This post is a quick overview of an Abto Software blog article about AI and teaching.
AI is transforming education: more learning processes are digitized and automated. AI-powered “tutors,” built on large language models (LLMs), offer accurate answers, instant feedback, and access to vast knowledge resources.
At first glance, these tools, with their broad knowledge and consistent performance, may seem like ideal tutors.
However, despite their impressive capabilities, AI systems miss the core of teaching: understanding, guiding, and connecting with students.
AI and teaching: are they ready for each other?
Imagine a student using AI to solve algebra problems, explore historical events, examine geopolitical issues, or receive writing tips—both practical and creative. No library trips, no dusty textbooks—AI becomes a limitless knowledge source for young learners.

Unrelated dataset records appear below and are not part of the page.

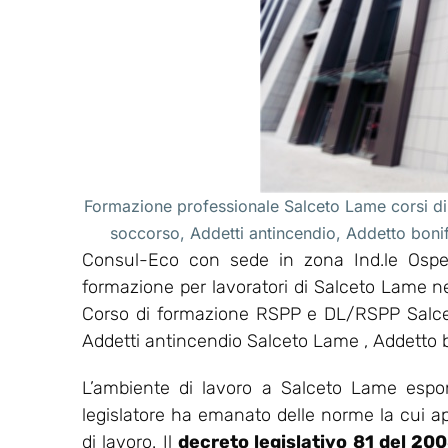
Formazione professionale Salceto Lame corsi di
soccorso, Addetti antincendio, Addetto bon
Consul-Eco con sede in zona Ind.le Osped
formazione per lavoratori di Salceto Lame ne
Corso di formazione RSPP e DL/RSPP Salce
Addetti antincendio Salceto Lame , Addetto
L’ambiente di lavoro a Salceto Lame espon
legislatore ha emanato delle norme la cui appl
di lavoro. Il
decreto legislativo 81 del 20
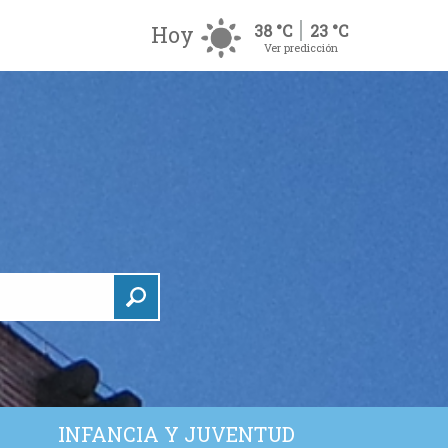
Hoy
38 °C
23 °C
Ver predicción
INFANCIA Y JUVENTUD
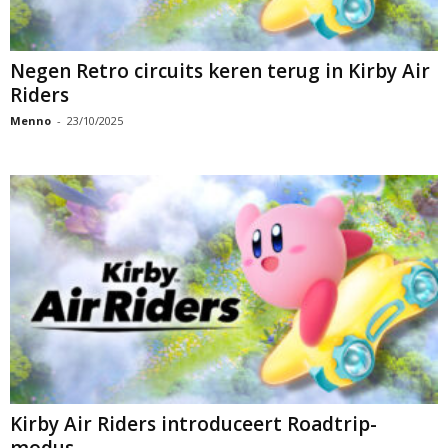
Negen Retro circuits keren terug in Kirby Air
Riders
Menno
-
23/10/2025
Kirby Air Riders introduceert Roadtrip-
modus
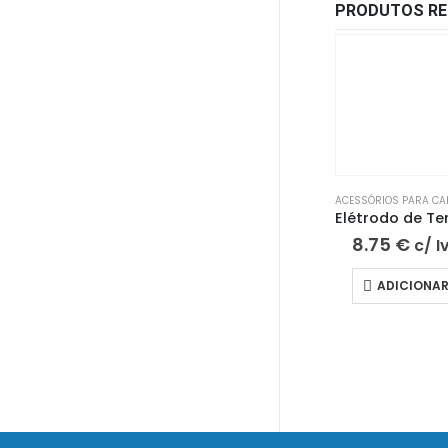
PRODUTOS RE
ACESSÓRIOS PARA CA
8.75
€
c/ I
ADICIONA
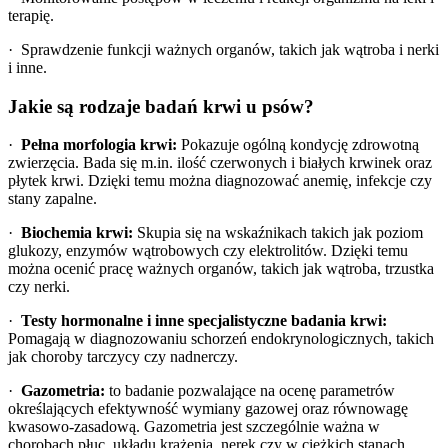
terapię.
· Sprawdzenie funkcji ważnych organów, takich jak wątroba i nerki
i inne.
Jakie są rodzaje badań krwi u psów?
·
Pełna morfologia krwi:
Pokazuje ogólną kondycję zdrowotną
zwierzęcia. Bada się m.in. ilość czerwonych i białych krwinek oraz
płytek krwi. Dzięki temu można diagnozować anemię, infekcje czy
stany zapalne.
·
Biochemia krwi:
Skupia się na wskaźnikach takich jak poziom
glukozy, enzymów wątrobowych czy elektrolitów. Dzięki temu
można ocenić pracę ważnych organów, takich jak wątroba, trzustka
czy nerki.
·
Testy hormonalne i inne specjalistyczne badania krwi:
Pomagają w diagnozowaniu schorzeń endokrynologicznych, takich
jak choroby tarczycy czy nadnerczy.
·
Gazometria:
to badanie pozwalające na ocenę parametrów
określających efektywność wymiany gazowej oraz równowagę
kwasowo-zasadową. Gazometria jest szczególnie ważna w
chorobach płuc, układu krążenia, nerek czy w ciężkich stanach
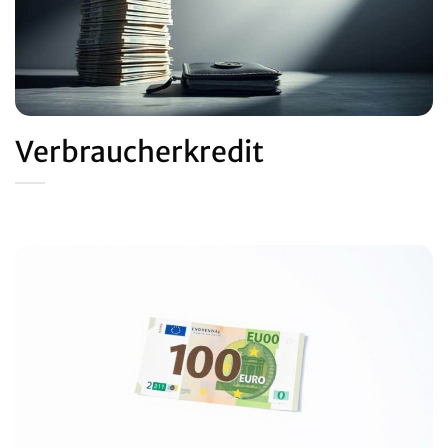
Verbraucherkredit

AI tutors may seem superior to human teachers—fast, comprehensive, and always available. But they fall short in real interaction: they don’t truly understand the student.
Great teachers build “mental models” of each student. They track strengths and weaknesses, personalize instructions, sense confusion even before it’s spoken, and adapt lessons accordingly.
This isn’t limited to private teaching. Lecturers in large classrooms instinctively notice attention lapses and adjust their approach to maintain engagement. Human teachers connect socially, mirror students’ behavior, and foster deeper understanding.
Teaching is more than transferring knowledge; it’s almost a synchronization of minds.
AI tutors, in contrast, treat each interaction as isolated. This limits dialogue depth and reduces the richness of the learning experience.
AI and teaching merged: why simple workarounds fall short
AI tutors, based on LLMs, are stateless. They don’t retain memory by design, which makes processing complex context difficult—a key component of effective teaching.
To address this, some use methods like Retrieval-Augmented Generation (RAG) or Chain-of-Thought reasoning (CoT). While these can mimic memory and reasoning superficially, they don’t capture the essence of teaching: intuition, empathy, and personalized guidance.
Additionally, AI tutors don’t track student progress or refine their teaching strategies. They provide answers—but they don’t care about long-term success.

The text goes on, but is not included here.